[Records drawn from a dataset]
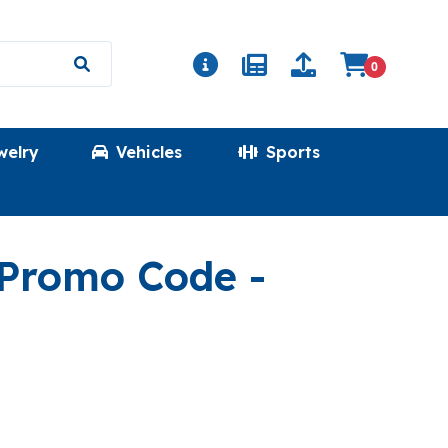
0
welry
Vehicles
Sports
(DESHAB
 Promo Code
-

---

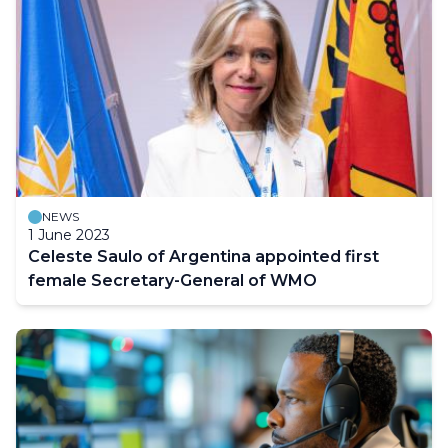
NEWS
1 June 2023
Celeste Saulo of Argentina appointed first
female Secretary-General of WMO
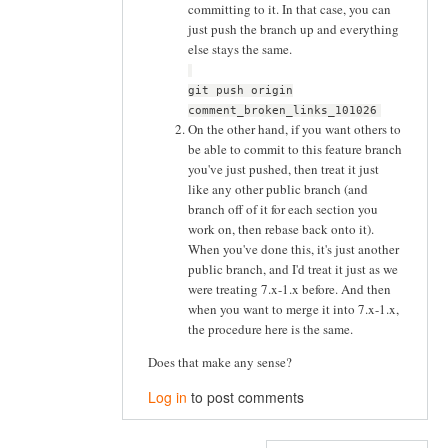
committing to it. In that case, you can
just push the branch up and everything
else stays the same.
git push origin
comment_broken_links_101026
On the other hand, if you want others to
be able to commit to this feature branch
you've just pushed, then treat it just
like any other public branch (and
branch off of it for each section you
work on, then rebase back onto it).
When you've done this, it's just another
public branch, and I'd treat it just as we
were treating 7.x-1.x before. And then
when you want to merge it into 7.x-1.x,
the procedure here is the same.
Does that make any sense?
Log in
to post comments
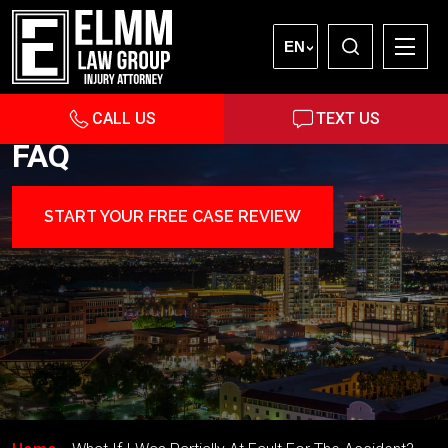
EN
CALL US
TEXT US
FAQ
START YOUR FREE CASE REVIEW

— TASK BRIEF —
Which of the lines above include the string "that"? Pick them out and copy them.

— SOLUTION TO THIS TASK —
committing to it. In that case, you can
Does that make any sense?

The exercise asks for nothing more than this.